* _Study material_:

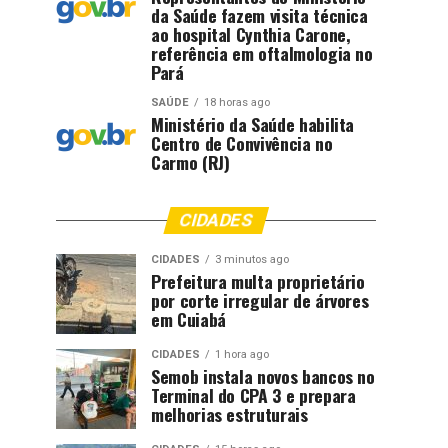
da Saúde fazem visita técnica
ao hospital Cynthia Carone,
referência em oftalmologia no
Pará
SAÚDE
18 horas ago
Ministério da Saúde habilita
Centro de Convivência no
Carmo (RJ)
CIDADES
CIDADES
3 minutos ago
Prefeitura multa proprietário
por corte irregular de árvores
em Cuiabá
CIDADES
1 hora ago
Semob instala novos bancos no
Terminal do CPA 3 e prepara
melhorias estruturais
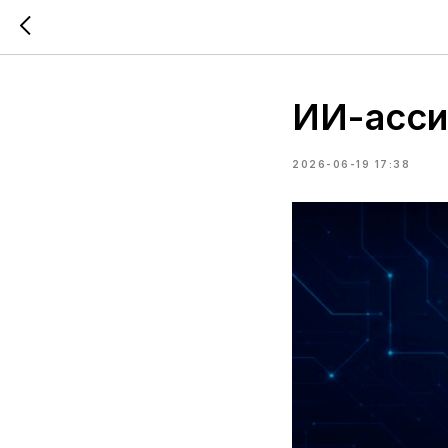
ИИ-асси
2026-06-19 17:38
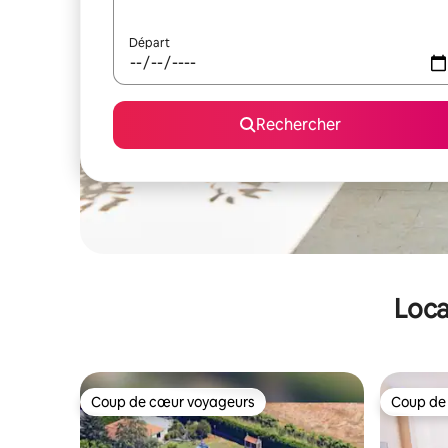
Départ
Rechercher
Loca
Coup de cœur voyageurs
Coup de
Coup de cœur voyageurs
Coup de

* _What you have to do_:
The answer consists solely of the lines from the one holding "18 horas ago" through the final line of the records, both ends included, each duplicated exactly. Leave images out.

* _Output_:
18 horas ago
Ministério da Saúde habilita
Centro de Convivência no
Carmo (RJ)
CIDADES
CIDADES
3 minutos ago
Prefeitura multa proprietário
por corte irregular de árvores
em Cuiabá
CIDADES
1 hora ago
Semob instala novos bancos no
Terminal do CPA 3 e prepara
melhorias estruturais
ИИ-асси
2026-06-19 17:38
Départ
Rechercher
Loca
Coup de cœur voyageurs
Coup de
Coup de cœur voyageurs
Coup de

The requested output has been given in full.